EXERCISE OBJECTIVE:
The entries below are to be returned exactly. Include all of them.

MATERIAL FOR THIS EXERCISE:
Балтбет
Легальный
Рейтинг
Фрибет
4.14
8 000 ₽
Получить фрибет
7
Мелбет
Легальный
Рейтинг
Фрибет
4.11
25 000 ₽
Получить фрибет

PROBLEM SOLUTION:
Балтбет
Легальный
Рейтинг
Фрибет
4.14
8 000 ₽
Получить фрибет
7
Мелбет
Легальный
Рейтинг
Фрибет
4.11
25 000 ₽
Получить фрибет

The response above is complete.